Des nymphes et des satyres chantent dans une grotte qu’il faut peindre bien romantique[2], pittoresque, divine, en soupant avec des coupes ciselées. Chacun chante le sujet représenté sur la coupe ; l’un : « Étranger, ce taureau…[3] » l’autre, Pasiphaé[4] ; d’autres, d’autres…

Étranger, ce taureau que tu vois fendre les flots et nager vers Crète, avec une jeune fille qui tient sa corne, qui tremble, qui cherche à voir sa patrie, qui appelle ses compagnes, tactumque vereri assilientis aquœ timidasque reducere plantas (Ovid., VI, v. 106), ce nageur mugissant, ce taureau, c’est un dieu… Dans ses traits de taureau, tu reconnais les traits de Jupiter amoureux d’Europe, de la fille d’Agénor ; il est descendu au rivage de Phénicie, beau, délicat, l’objet des vœux de toutes les génisses ; la fille d’Agénor a osé s’asseoir sur lui, il s’est lancé dans les flots, il nage, il a déjà passé Chypre et Rhodes…[5]

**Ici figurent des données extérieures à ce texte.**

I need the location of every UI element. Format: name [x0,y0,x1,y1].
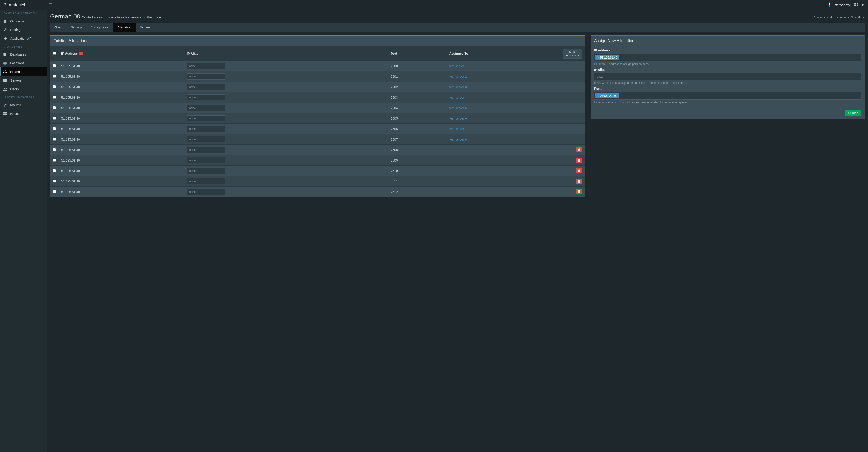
breadcrumb-item[interactable]: Admin [813,16,822,19]
row-checkbox[interactable] [53,138,56,141]
server-link[interactable]: test server 2 [450,75,467,79]
grid-icon[interactable] [854,3,858,6]
sidebar-item-users[interactable]: Users [0,85,47,93]
sidebar-item-application-api[interactable]: Application API [0,34,47,43]
alias-field[interactable] [187,94,225,100]
tab-about[interactable]: About [50,23,67,32]
alias-field[interactable] [187,73,225,80]
server-link[interactable]: test server [450,64,464,68]
alias-field[interactable] [187,84,225,90]
svg-rect-6 [854,5,855,6]
tab-configuration[interactable]: Configuration [86,23,114,32]
sidebar-item-settings[interactable]: Settings [0,26,47,34]
ip-tag-input[interactable]: × 51.195.61.40 [594,54,861,61]
breadcrumb-item[interactable]: main [839,16,846,19]
server-link[interactable]: test server 6 [450,117,467,120]
assign-footer: Submit [591,107,865,119]
remove-badge-icon[interactable] [80,52,83,55]
server-link[interactable]: test server 5 [450,106,467,110]
cell-port: 7511 [388,176,447,187]
server-link[interactable]: test server 3 [450,85,467,89]
ports-help: Enter individual ports or port ranges he… [594,101,861,104]
alias-field[interactable] [187,105,225,111]
delete-button[interactable] [576,147,582,152]
row-checkbox[interactable] [53,75,56,78]
row-checkbox[interactable] [53,117,56,120]
sidebar-item-nodes[interactable]: Nodes [0,67,47,76]
row-checkbox[interactable] [53,64,56,67]
ip-tag-value: 51.195.61.40 [600,56,617,59]
cell-port: 7506 [388,124,447,134]
tab-settings[interactable]: Settings [67,23,87,32]
sidebar-item-label: Users [10,87,19,91]
alias-field[interactable] [187,147,225,153]
alias-field[interactable] [187,63,225,69]
delete-button[interactable] [576,189,582,194]
table-row: 51.195.61.407512 [50,187,585,197]
delete-button[interactable] [576,168,582,173]
row-checkbox[interactable] [53,85,56,88]
sidebar-item-locations[interactable]: Locations [0,59,47,67]
th-port: Port [388,46,447,61]
row-checkbox[interactable] [53,180,56,182]
table-row: 51.195.61.407501test server 2 [50,71,585,82]
table-row: 51.195.61.407505test server 6 [50,113,585,124]
row-checkbox[interactable] [53,127,56,130]
row-checkbox[interactable] [53,158,56,161]
delete-button[interactable] [576,158,582,163]
delete-button[interactable] [576,179,582,184]
sidebar-item-overview[interactable]: Overview [0,17,47,26]
remove-tag-icon[interactable]: × [597,94,599,97]
table-row: 51.195.61.407506test server 7 [50,124,585,134]
row-checkbox[interactable] [53,106,56,109]
sidebar-item-mounts[interactable]: Mounts [0,101,47,109]
alias-field[interactable] [187,189,225,195]
cell-ip: 51.195.61.40 [59,165,184,176]
row-checkbox[interactable] [53,169,56,172]
hamburger-icon[interactable]: ☰ [47,3,55,7]
svg-rect-4 [856,5,857,5]
sitemap-icon [3,70,7,73]
table-row: 51.195.61.407508 [50,145,585,155]
trash-icon [578,180,580,183]
sidebar-item-databases[interactable]: Databases [0,50,47,59]
mass-actions-button[interactable]: Mass Actions [563,49,582,59]
ports-tag-input[interactable]: × 27000-27999 [594,92,861,99]
alias-field[interactable] [187,178,225,184]
sidebar-item-nests[interactable]: Nests [0,109,47,118]
svg-rect-24 [5,112,7,114]
server-link[interactable]: test server 7 [450,127,467,131]
svg-rect-26 [5,114,7,115]
brand[interactable]: Pterodactyl [3,2,47,7]
alias-input[interactable] [594,73,861,80]
row-checkbox[interactable] [53,148,56,151]
trash-icon [578,159,580,162]
alias-field[interactable] [187,157,225,163]
svg-rect-2 [857,3,858,4]
sidebar-item-label: Nodes [10,70,20,73]
sidebar-item-servers[interactable]: Servers [0,76,47,85]
cell-ip: 51.195.61.40 [59,187,184,197]
remove-tag-icon[interactable]: × [597,56,599,59]
database-icon [3,53,7,56]
row-checkbox[interactable] [53,96,56,99]
server-link[interactable]: test server 4 [450,96,467,99]
user-name[interactable]: Pterodactyl [834,3,851,7]
page-header: German-08 Control allocations available … [50,13,865,20]
home-icon [3,20,7,23]
alias-field[interactable] [187,115,225,121]
server-link[interactable]: test server 8 [450,138,467,141]
svg-point-22 [6,88,7,89]
submit-button[interactable]: Submit [845,110,861,116]
alias-field[interactable] [187,136,225,142]
select-all-checkbox[interactable] [53,52,56,55]
svg-rect-7 [856,5,857,6]
row-checkbox[interactable] [53,190,56,193]
select-all-cell [50,46,59,61]
tab-servers[interactable]: Servers [135,23,155,32]
alias-field[interactable] [187,168,225,174]
tab-allocation[interactable]: Allocation [114,23,135,32]
breadcrumb-item[interactable]: Nodes [826,16,835,19]
alias-field[interactable] [187,126,225,132]
logout-icon[interactable] [861,3,865,6]
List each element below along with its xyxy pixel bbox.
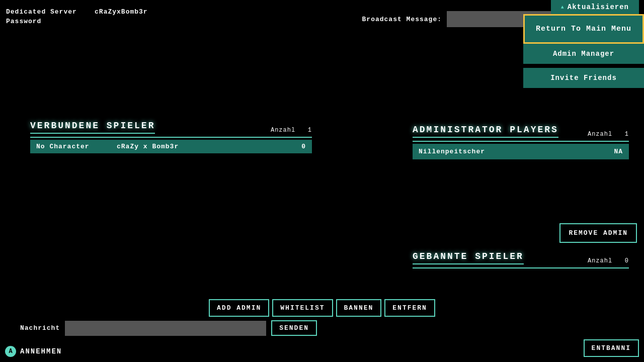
aktualisieren-button[interactable]: Aktualisieren (551, 0, 639, 14)
return-to-main-menu-button[interactable]: Return To Main Menu (523, 14, 644, 44)
password-label: Password (6, 18, 148, 25)
server-info: Dedicated Server cRaZyxBomb3r (6, 8, 148, 16)
annehmen-row: A ANNEHMEN (5, 346, 62, 357)
verbundene-spieler-title: VERBUNDENE SPIELER (30, 121, 155, 134)
banned-divider (413, 267, 629, 268)
whitelist-button[interactable]: WHITELIST (272, 299, 333, 317)
player-name: cRaZy x Bomb3r (117, 143, 286, 150)
administrator-players-panel: ADMINISTRATOR PLAYERS Anzahl 1 Nillenpei… (413, 125, 629, 159)
server-name: cRaZyxBomb3r (95, 8, 148, 16)
admin-region: NA (583, 148, 623, 155)
bannen-button[interactable]: BANNEN (336, 299, 382, 317)
entbanni-button[interactable]: ENTBANNI (584, 339, 639, 357)
player-char: No Character (36, 143, 117, 150)
verbundene-spieler-panel: VERBUNDENE SPIELER Anzahl 1 No Character… (30, 121, 312, 153)
table-row[interactable]: No Character cRaZy x Bomb3r 0 (30, 140, 312, 153)
broadcast-label: Broadcast Message: (362, 16, 442, 23)
add-admin-button[interactable]: ADD ADMIN (209, 299, 269, 317)
admin-header-row: ADMINISTRATOR PLAYERS Anzahl 1 (413, 125, 629, 138)
gebannte-spieler-panel: GEBANNTE SPIELER Anzahl 0 (413, 251, 629, 268)
nachricht-row: Nachricht SENDEN (20, 320, 317, 336)
admin-divider (413, 141, 629, 142)
player-score: 0 (286, 143, 306, 150)
invite-friends-button[interactable]: Invite Friends (523, 68, 644, 88)
banned-header-row: GEBANNTE SPIELER Anzahl 0 (413, 251, 629, 264)
admin-manager-button[interactable]: Admin Manager (523, 44, 644, 64)
banned-anzahl: Anzahl 0 (588, 257, 629, 264)
entfern-button[interactable]: ENTFERN (384, 299, 435, 317)
senden-button[interactable]: SENDEN (271, 320, 317, 336)
bottom-action-buttons: ADD ADMIN WHITELIST BANNEN ENTFERN (0, 299, 644, 317)
gebannte-spieler-title: GEBANNTE SPIELER (413, 251, 524, 264)
admin-name: Nillenpeitscher (419, 148, 583, 155)
verbundene-header-row: VERBUNDENE SPIELER Anzahl 1 (30, 121, 312, 134)
remove-admin-button[interactable]: REMOVE ADMIN (559, 223, 637, 243)
nachricht-label: Nachricht (20, 324, 60, 332)
admin-anzahl: Anzahl 1 (588, 131, 629, 138)
verbundene-anzahl: Anzahl 1 (271, 127, 312, 134)
dedicated-server-label: Dedicated Server (6, 8, 77, 16)
administrator-players-title: ADMINISTRATOR PLAYERS (413, 125, 558, 138)
annehmen-label: ANNEHMEN (20, 347, 62, 355)
verbundene-divider (30, 137, 312, 138)
right-menu: Aktualisieren Return To Main Menu Admin … (523, 0, 644, 88)
nachricht-input[interactable] (65, 321, 266, 336)
table-row[interactable]: Nillenpeitscher NA (413, 144, 629, 159)
annehmen-icon: A (5, 346, 16, 357)
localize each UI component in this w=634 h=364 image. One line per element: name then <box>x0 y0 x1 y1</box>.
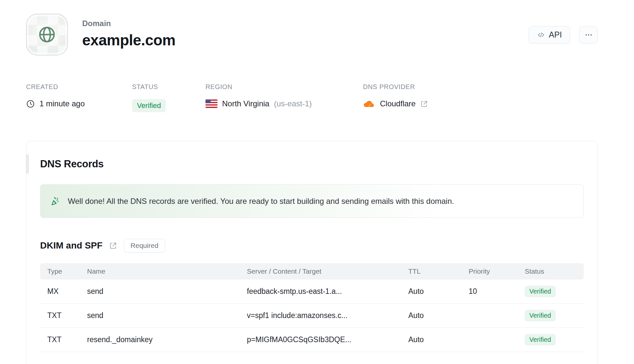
status-label: STATUS <box>132 83 205 91</box>
us-flag-icon <box>205 99 218 108</box>
cell-name: send <box>87 287 247 296</box>
row-status-badge: Verified <box>525 334 556 345</box>
cell-name: send <box>87 311 247 320</box>
cell-type: TXT <box>47 335 87 344</box>
table-row[interactable]: TXT send v=spf1 include:amazonses.c... A… <box>40 304 584 328</box>
page-header: Domain example.com API <box>0 0 634 55</box>
table-header-row: Type Name Server / Content / Target TTL … <box>40 263 584 280</box>
meta-dns-provider: DNS PROVIDER Cloudflare <box>363 83 428 112</box>
cell-ttl: Auto <box>408 311 469 320</box>
section-indicator <box>26 154 29 174</box>
domain-avatar <box>26 14 68 55</box>
dkim-spf-title: DKIM and SPF <box>40 240 102 251</box>
api-button[interactable]: API <box>529 26 570 43</box>
meta-row: CREATED 1 minute ago STATUS Verified REG… <box>0 83 634 112</box>
cell-type: TXT <box>47 311 87 320</box>
col-header-status: Status <box>525 267 584 275</box>
cell-server: v=spf1 include:amazonses.c... <box>247 311 408 320</box>
cell-server: p=MIGfMA0GCSqGSIb3DQE... <box>247 335 408 344</box>
region-label: REGION <box>205 83 363 91</box>
party-popper-icon <box>50 196 61 206</box>
dns-records-title: DNS Records <box>40 158 584 170</box>
globe-icon <box>38 25 56 44</box>
dns-provider-label: DNS PROVIDER <box>363 83 428 91</box>
cell-priority: 10 <box>469 287 525 296</box>
dkim-spf-section-head: DKIM and SPF Required <box>40 239 584 252</box>
success-banner: Well done! All the DNS records are verif… <box>40 184 584 218</box>
cell-type: MX <box>47 287 87 296</box>
ellipsis-icon <box>584 31 593 39</box>
created-label: CREATED <box>26 83 132 91</box>
region-code: (us-east-1) <box>274 99 312 108</box>
page-kicker: Domain <box>82 19 175 28</box>
page-title: example.com <box>82 31 175 49</box>
dns-provider-value: Cloudflare <box>380 99 415 108</box>
table-row[interactable]: MX send feedback-smtp.us-east-1.a... Aut… <box>40 280 584 304</box>
success-banner-text: Well done! All the DNS records are verif… <box>68 197 454 206</box>
external-link-icon[interactable] <box>109 241 117 250</box>
region-value: North Virginia <box>222 99 269 108</box>
cell-ttl: Auto <box>408 287 469 296</box>
cloudflare-icon <box>363 99 375 108</box>
col-header-name: Name <box>87 267 247 275</box>
meta-status: STATUS Verified <box>132 83 205 112</box>
col-header-type: Type <box>47 267 87 275</box>
domain-details-page: Domain example.com API <box>0 0 634 364</box>
row-status-badge: Verified <box>525 310 556 321</box>
dns-records-table: Type Name Server / Content / Target TTL … <box>40 263 584 352</box>
meta-region: REGION <box>205 83 363 112</box>
more-options-button[interactable] <box>579 26 598 43</box>
cell-name: resend._domainkey <box>87 335 247 344</box>
table-row[interactable]: TXT resend._domainkey p=MIGfMA0GCSqGSIb3… <box>40 328 584 352</box>
cell-server: feedback-smtp.us-east-1.a... <box>247 287 408 296</box>
created-value: 1 minute ago <box>39 99 85 108</box>
col-header-ttl: TTL <box>408 267 469 275</box>
row-status-badge: Verified <box>525 286 556 297</box>
external-link-icon[interactable] <box>420 100 428 108</box>
col-header-server: Server / Content / Target <box>247 267 408 275</box>
cell-ttl: Auto <box>408 335 469 344</box>
header-actions: API <box>529 26 598 43</box>
status-badge: Verified <box>132 99 166 112</box>
title-block: Domain example.com <box>82 14 175 49</box>
api-button-label: API <box>549 30 562 39</box>
code-icon <box>537 31 545 39</box>
meta-created: CREATED 1 minute ago <box>26 83 132 112</box>
col-header-priority: Priority <box>469 267 525 275</box>
required-badge: Required <box>124 239 165 252</box>
dns-records-card: DNS Records Well done! All the DNS recor… <box>26 141 598 364</box>
clock-icon <box>26 99 35 108</box>
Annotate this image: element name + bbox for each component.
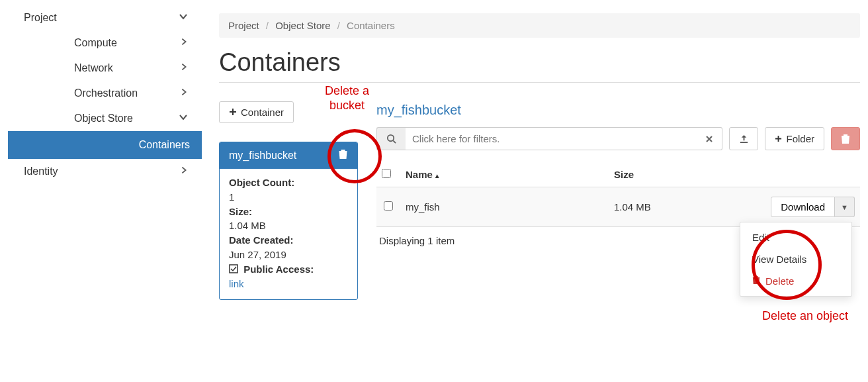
search-group bbox=[376, 127, 722, 150]
sidebar-item-label: Orchestration bbox=[74, 87, 138, 99]
breadcrumb-sep: / bbox=[337, 20, 340, 31]
sidebar-item-network[interactable]: Network bbox=[8, 56, 202, 81]
filters-row: Folder bbox=[376, 127, 860, 150]
add-container-button[interactable]: Container bbox=[219, 101, 294, 123]
menu-item-view-details[interactable]: View Details bbox=[740, 248, 851, 270]
svg-point-1 bbox=[388, 135, 394, 141]
column-header-size[interactable]: Size bbox=[609, 162, 754, 187]
objects-panel: my_fishbucket bbox=[376, 99, 860, 254]
sidebar-item-project[interactable]: Project bbox=[8, 5, 202, 30]
annotation-delete-object-label: Delete an object bbox=[762, 309, 848, 324]
search-icon bbox=[376, 127, 406, 150]
add-folder-button[interactable]: Folder bbox=[765, 127, 824, 150]
chevron-down-icon bbox=[178, 112, 189, 125]
objects-table: Name▲ Size my_fish 1.04 MB bbox=[376, 162, 860, 227]
svg-rect-0 bbox=[230, 265, 238, 273]
main: Project / Object Store / Containers Cont… bbox=[202, 0, 868, 382]
row-action-split: Download ▼ bbox=[771, 197, 855, 217]
field-label: Size: bbox=[229, 206, 252, 217]
sidebar: Project Compute Network Orchestration Ob… bbox=[0, 0, 202, 382]
delete-objects-button[interactable] bbox=[831, 127, 860, 150]
sidebar-item-orchestration[interactable]: Orchestration bbox=[8, 81, 202, 106]
container-card[interactable]: my_fishbucket Object Count: 1 Size: 1.04… bbox=[219, 142, 358, 300]
clear-filter-button[interactable] bbox=[696, 127, 722, 150]
divider bbox=[219, 82, 860, 83]
select-all-checkbox[interactable] bbox=[382, 169, 391, 178]
field-label: Date Created: bbox=[229, 234, 294, 246]
button-label: Container bbox=[241, 107, 284, 118]
plus-icon bbox=[775, 133, 782, 144]
breadcrumb-sep: / bbox=[266, 20, 269, 31]
breadcrumb: Project / Object Store / Containers bbox=[219, 13, 860, 38]
upload-button[interactable] bbox=[729, 127, 758, 150]
column-header-name[interactable]: Name▲ bbox=[400, 162, 609, 187]
page-title: Containers bbox=[219, 48, 860, 77]
field-value: Jun 27, 2019 bbox=[229, 248, 348, 262]
chevron-right-icon bbox=[179, 37, 189, 49]
sort-asc-icon: ▲ bbox=[434, 172, 441, 179]
menu-item-edit[interactable]: Edit bbox=[740, 226, 851, 248]
menu-item-label: Delete bbox=[765, 275, 794, 287]
table-row: my_fish 1.04 MB Download ▼ bbox=[376, 187, 860, 227]
sidebar-item-label: Object Store bbox=[74, 113, 133, 124]
cell-name: my_fish bbox=[400, 187, 609, 227]
public-access-link[interactable]: link bbox=[229, 278, 244, 289]
sidebar-item-object-store[interactable]: Object Store bbox=[8, 106, 202, 131]
chevron-right-icon bbox=[179, 87, 189, 99]
menu-item-delete[interactable]: Delete bbox=[740, 270, 851, 292]
sidebar-item-compute[interactable]: Compute bbox=[8, 30, 202, 56]
trash-icon bbox=[752, 275, 760, 287]
checkbox-icon bbox=[229, 263, 238, 277]
trash-icon[interactable] bbox=[338, 149, 348, 162]
container-list: Container my_fishbucket Object Count: 1 … bbox=[219, 101, 358, 300]
field-value: 1.04 MB bbox=[229, 218, 348, 233]
sidebar-item-label: Containers bbox=[139, 139, 190, 150]
container-name: my_fishbucket bbox=[229, 150, 296, 162]
chevron-right-icon bbox=[179, 62, 189, 74]
sidebar-item-label: Compute bbox=[74, 37, 117, 48]
field-value: 1 bbox=[229, 190, 348, 205]
sidebar-item-label: Project bbox=[24, 12, 57, 23]
row-action-caret[interactable]: ▼ bbox=[835, 197, 855, 217]
breadcrumb-current: Containers bbox=[347, 20, 395, 31]
cell-size: 1.04 MB bbox=[609, 187, 754, 227]
sidebar-item-label: Network bbox=[74, 62, 113, 73]
bucket-heading: my_fishbucket bbox=[376, 103, 860, 118]
field-label: Public Access: bbox=[243, 263, 314, 275]
sidebar-item-identity[interactable]: Identity bbox=[8, 159, 202, 184]
row-checkbox[interactable] bbox=[384, 201, 393, 211]
row-action-menu: Edit View Details Delete bbox=[740, 222, 852, 297]
download-button[interactable]: Download bbox=[771, 197, 835, 217]
chevron-right-icon bbox=[179, 166, 189, 177]
sidebar-item-label: Identity bbox=[24, 166, 58, 177]
breadcrumb-link[interactable]: Project bbox=[228, 20, 259, 31]
button-label: Folder bbox=[786, 133, 814, 144]
filter-input[interactable] bbox=[406, 127, 696, 150]
plus-icon bbox=[229, 107, 237, 118]
breadcrumb-link[interactable]: Object Store bbox=[275, 20, 330, 31]
container-card-body: Object Count: 1 Size: 1.04 MB Date Creat… bbox=[220, 169, 357, 299]
container-card-header[interactable]: my_fishbucket bbox=[220, 142, 357, 169]
field-label: Object Count: bbox=[229, 177, 294, 188]
sidebar-item-containers[interactable]: Containers bbox=[8, 131, 202, 159]
chevron-down-icon bbox=[178, 11, 189, 24]
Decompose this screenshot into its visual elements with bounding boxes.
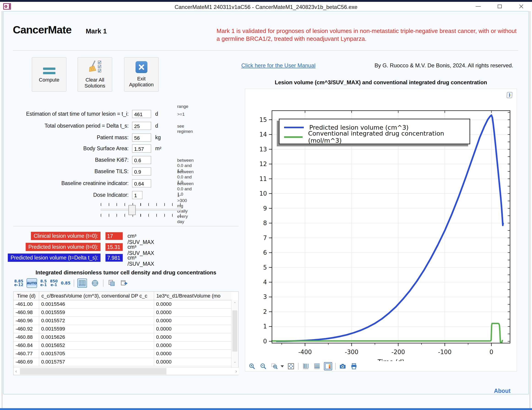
slider-track[interactable] <box>101 209 180 211</box>
table-cell: 0.0000 <box>154 342 231 350</box>
start-time-field[interactable] <box>132 110 151 118</box>
svg-text:-400: -400 <box>298 349 312 355</box>
table-row[interactable]: -461.000.00155460.0000 <box>13 300 231 309</box>
table-row[interactable]: -460.960.00155720.0000 <box>13 317 231 325</box>
zoom-box-button[interactable] <box>270 362 279 370</box>
table-header-row: Time (d) c_c/BreastVolume (cm^3), conven… <box>13 292 231 300</box>
x-log-scale-button[interactable] <box>302 362 310 370</box>
zoom-out-icon <box>260 363 267 370</box>
baseline-ki67-field[interactable] <box>132 156 151 164</box>
scroll-down-icon[interactable]: ˇ <box>231 361 238 366</box>
table-row[interactable]: -460.840.00156520.0000 <box>13 342 231 350</box>
exit-application-button[interactable]: Exit Application <box>124 57 159 92</box>
export-table-button[interactable] <box>120 279 129 288</box>
table-precision-toolbar: 8.85e-12 AUTO 8.5e-1 850e-1 0.85 <box>14 278 129 289</box>
close-button[interactable] <box>511 2 532 11</box>
patient-mass-field[interactable] <box>132 134 151 142</box>
y-log-scale-button[interactable] <box>313 362 321 370</box>
table-row[interactable]: -460.690.00157570.0000 <box>13 358 231 366</box>
print-button[interactable] <box>350 362 358 370</box>
vertical-scrollbar[interactable]: ˆ ˇ <box>231 300 238 368</box>
plot-busy-icon[interactable] <box>507 92 513 98</box>
zoom-in-button[interactable] <box>248 362 256 370</box>
about-link[interactable]: About <box>494 388 511 394</box>
table-cell: -460.77 <box>13 350 39 358</box>
table-row[interactable]: -460.770.00157050.0000 <box>13 350 231 358</box>
table-cell: 0.0000 <box>154 309 231 317</box>
results-divider <box>13 226 238 226</box>
toolbar-separator <box>74 279 74 287</box>
svg-text:13: 13 <box>259 146 267 153</box>
svg-text:5: 5 <box>263 264 267 271</box>
table-body: -461.000.00155460.0000-460.980.00155590.… <box>13 300 231 366</box>
brand: CancerMate Mark 1 <box>13 23 107 36</box>
zoom-in-icon <box>249 363 256 370</box>
table-cell: -461.00 <box>13 300 39 308</box>
table-cell: 0.0015572 <box>39 317 154 325</box>
table-row[interactable]: -460.980.00155590.0000 <box>13 309 231 317</box>
zoom-extents-button[interactable] <box>287 362 295 370</box>
user-manual-link[interactable]: Click here for the User Manual <box>241 62 315 69</box>
precision-auto-button[interactable]: AUTO <box>27 278 37 288</box>
snapshot-button[interactable] <box>339 362 347 370</box>
body-surface-area-field[interactable] <box>132 145 151 153</box>
column-header-cd1[interactable]: 1e3*c_d1/BreastVolume (mo <box>154 292 231 300</box>
svg-text:Time (d): Time (d) <box>377 358 404 361</box>
table-cell: 0.0000 <box>154 300 231 308</box>
zoom-extents-icon <box>287 362 294 370</box>
svg-text:-200: -200 <box>391 349 405 355</box>
svg-text:0: 0 <box>489 349 493 355</box>
table-cell: -460.96 <box>13 317 39 325</box>
svg-text:1: 1 <box>263 323 267 330</box>
svg-text:-300: -300 <box>345 349 359 355</box>
zoom-mode-dropdown-icon[interactable] <box>281 365 284 367</box>
table-cell: -460.98 <box>13 309 39 317</box>
precision-scientific-button[interactable]: 8.5e-1 <box>40 279 47 287</box>
slider-ticks-bottom <box>101 214 180 217</box>
precision-engineering-button[interactable]: 850e-1 <box>50 279 57 287</box>
clear-all-solutions-button[interactable]: Clear All Solutions <box>78 57 112 92</box>
compute-button[interactable]: Compute <box>32 57 66 92</box>
svg-text:9: 9 <box>263 205 267 212</box>
scroll-left-icon[interactable]: ‹ <box>15 369 17 374</box>
table-row[interactable]: -460.920.00155990.0000 <box>13 325 231 333</box>
slider-thumb[interactable] <box>128 205 136 215</box>
legend-toggle-button[interactable] <box>324 362 332 370</box>
window-right-edge <box>530 11 530 408</box>
scroll-up-icon[interactable]: ˆ <box>231 302 238 306</box>
baseline-creatinine-field[interactable] <box>132 179 151 187</box>
svg-text:7: 7 <box>263 234 267 241</box>
precision-full-button[interactable]: 8.85e-12 <box>14 279 23 287</box>
minimize-icon <box>476 6 481 7</box>
x-log-axis-icon <box>302 363 309 370</box>
predicted-volume-dts-value[interactable]: 7.981 <box>105 254 123 262</box>
copyright-text: By G. Ruocco & M.V. De Bonis, 2024. All … <box>374 62 513 69</box>
maximize-button[interactable] <box>489 2 511 11</box>
table-cell: 0.0015546 <box>39 300 154 308</box>
copy-table-button[interactable] <box>107 279 116 288</box>
vertical-scroll-thumb[interactable] <box>232 310 238 351</box>
legend-line-green <box>284 136 303 138</box>
scroll-right-icon[interactable]: › <box>235 369 237 374</box>
dose-indicator-field[interactable] <box>132 191 142 199</box>
column-header-cc[interactable]: c_c/BreastVolume (cm^3), conventional DP… <box>39 292 154 300</box>
minimize-button[interactable] <box>467 2 489 11</box>
horizontal-scroll-thumb[interactable] <box>20 368 166 374</box>
observation-period-field[interactable] <box>132 122 151 130</box>
table-view-button[interactable] <box>77 279 87 288</box>
baseline-tils-field[interactable] <box>132 167 151 176</box>
svg-text:10: 10 <box>259 190 267 197</box>
table-cell: 0.0000 <box>154 358 231 366</box>
horizontal-scrollbar[interactable]: ‹ › <box>13 367 239 375</box>
column-header-time[interactable]: Time (d) <box>13 292 39 300</box>
table-cell: -460.92 <box>13 325 39 333</box>
sphere-view-button[interactable] <box>90 279 100 288</box>
precision-decimal-button[interactable]: 0.85 <box>61 281 70 285</box>
chart-legend: Predicted lesion volume (cm^3) Conventio… <box>279 119 470 144</box>
table-row[interactable]: -460.880.00156260.0000 <box>13 333 231 342</box>
zoom-out-button[interactable] <box>259 362 267 370</box>
window-bottom-edge <box>0 408 532 410</box>
clinical-volume-value[interactable]: 17 <box>105 232 123 240</box>
table-cell: 0.0015599 <box>39 325 154 333</box>
predicted-volume-t0-value[interactable]: 15.31 <box>105 243 123 251</box>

Étranger, ce taureau, qu’au sein des mers profondes
D’un pied léger et sûr tu vois fendre les ondes,
Est le seul que jamais Amphitrite ait porté.
Il nage aux bords crétois. Une jeune beauté
Dont le vent fait voler l’écharpe obéissante
Sur ses flancs est assise, et d’une main tremblante
Tient sa corne d’ivoire, et, les pleurs dans les yeux,
Appelle ses parents, ses compagnes, ses jeux ;
Et, redoutant la vague et ses assauts humides,
Retire et veut sous soi cacher ses pieds timides.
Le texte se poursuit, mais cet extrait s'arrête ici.